THE TASK: The output is the lines below from the one with "Each One of" through the one with "ft of the Holy", both included, printed exactly and with no other line.

(Transcribed page contents)

Start of Block

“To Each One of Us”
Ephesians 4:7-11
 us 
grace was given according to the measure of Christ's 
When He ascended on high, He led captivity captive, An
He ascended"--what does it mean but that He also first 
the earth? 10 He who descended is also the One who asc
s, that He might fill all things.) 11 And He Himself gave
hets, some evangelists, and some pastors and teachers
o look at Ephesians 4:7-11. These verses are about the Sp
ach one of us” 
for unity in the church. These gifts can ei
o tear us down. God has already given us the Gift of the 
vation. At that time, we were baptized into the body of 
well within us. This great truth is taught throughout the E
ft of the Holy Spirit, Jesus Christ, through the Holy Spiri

End of Block
Start of Block

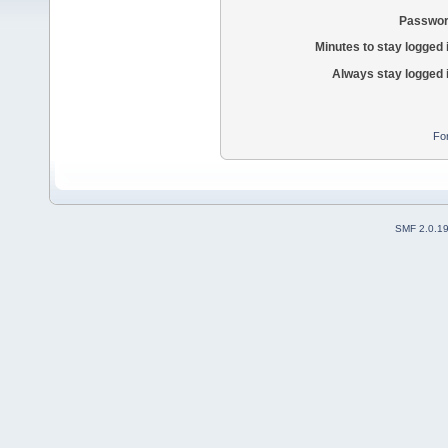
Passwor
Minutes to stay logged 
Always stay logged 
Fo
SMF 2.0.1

End of Block

SOLUTION FOR THIS EXERCISE:
“To Each One of Us”
Ephesians 4:7-11
 us 
grace was given according to the measure of Christ's 
When He ascended on high, He led captivity captive, An
He ascended"--what does it mean but that He also first 
the earth? 10 He who descended is also the One who asc
s, that He might fill all things.) 11 And He Himself gave
hets, some evangelists, and some pastors and teachers
o look at Ephesians 4:7-11. These verses are about the Sp
ach one of us” 
for unity in the church. These gifts can ei
o tear us down. God has already given us the Gift of the 
vation. At that time, we were baptized into the body of 
well within us. This great truth is taught throughout the E
ft of the Holy Spirit, Jesus Christ, through the Holy Spiri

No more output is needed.